Wer über »die Menschen« spricht, legt damit nahe, daß er selbst etwas anderes ist. In dem kleinen Wort »die« liegt etwas Trennendes, Distanzierendes und auf Fremdheit Verweisendes. Auf der einen Seite steht das handelnde »Wir«, auf der anderen stehen nicht Menschen, sondern im Gegenteil eben »die Menschen«. Sie wurden auch schon »die Menschen draußen im Lande« genannt, was nicht ohne Rätselkraft ist: Wer »im Lande« ist, befindet sich drinnen und soll dennoch draußen sein? Und wo befindet sich derjenige, der alle anderen »draußen im Lande« wähnt? Drinnen vor der Tür?

Wer die Sprache der Politik ernst und für voll nimmt, kollidiert schnell mit der Logik, gewinnt aber Erkenntnis über das Selbstverständnis der Sprechenden. Die Mitglieder der »politische Klasse« genannten Kreise sind ohne jeden Zweifel davon überzeugt, daß ihnen Definitionsmacht und Handlungsmandat zustehen: Sie repräsentieren diejenigen, die sie wie mit einem Gummihandschuh über der Zunge als »die Menschen« bezeichnen, sie sprechen in ihrem Namen und agieren für sie.

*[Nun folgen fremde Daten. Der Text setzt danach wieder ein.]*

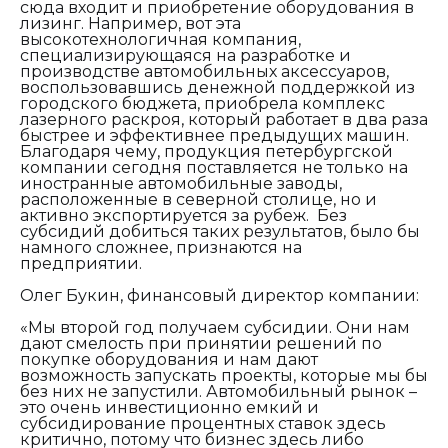
сюда входит и приобретение оборудования в
лизинг. Например, вот эта
высокотехнологичная компания,
специализирующаяся на разработке и
производстве автомобильных аксессуаров,
воспользовавшись денежной поддержкой из
городского бюджета, приобрела комплекс
лазерного раскроя, который работает в два раза
быстрее и эффективнее предыдущих машин.
Благодаря чему, продукция петербургской
компании сегодня поставляется не только на
иностранные автомобильные заводы,
расположенные в северной столице, но и
активно экспортируется за рубеж. Без
субсидий добиться таких результатов, было бы
намного сложнее, признаются на
предприятии.
Олег Букин, финансовый директор компании:
«Мы второй год получаем субсидии. Они нам
дают смелость при принятии решений по
покупке оборудования и нам дают
возможность запускать проекты, которые мы бы
без них не запустили. Автомобильный рынок –
это очень инвестиционно емкий и
субсидирование процентных ставок здесь
критично, потому что бизнес здесь либо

Die Frage, ob sie dazu legitimiert worden sind, stellt sich ihnen nicht mehr; sie halten sich für gewohnheitsrechtlich ermächtigt. Wer bestimmt, was er mit »den Menschen« tun muß, ohne sie gefragt zu haben, ob ihnen das überhaupt recht ist, hat das Prinzip der Entmündigung anderer längst verinnerlicht, es ist ihm zur Selbstverständlichkeit geworden. Wer »die Menschen abholen« oder »mitnehmen« muß, als chauffiere er einen Schulbus, hat sich von denen, über und für die er spricht, ohne jemals mit ihnen zu sprechen oder ihnen zuzuhören, längst so weit entfernt, daß er weder sie noch den Vorgang des Sichentfernens überhaupt wahrnimmt.

Wenn einer über »die Menschen« spricht, weiß man, daß er mit realen Menschen keinen Kontakt hat, sondern nur mit seinesgleichen, mit denen er über andere bestimmt. Die Politiker- und Medienformulierung »die Menschen« meint eben nicht Menschen, sondern eine amorfe, mundlos dumpfe Masse. Der Versuch, mit Sprachmenschelei humanes Interesse zu simulieren, ist durchsichtig. »Die Menschen« ist reiner Verfügungsjargon; die Steigerung »die Menschen haben ein Recht darauf« legt sogar nahe, der Sprecher könne Rechte worauf auch immer gewähren oder entziehen. In der Formel von »den Menschen« offenbart sich ein Selbst-, Welt- und Menschenbild, das sich so teilnahmsvoll und egalitär gibt, wie es gleichgültig und hochmütig ist.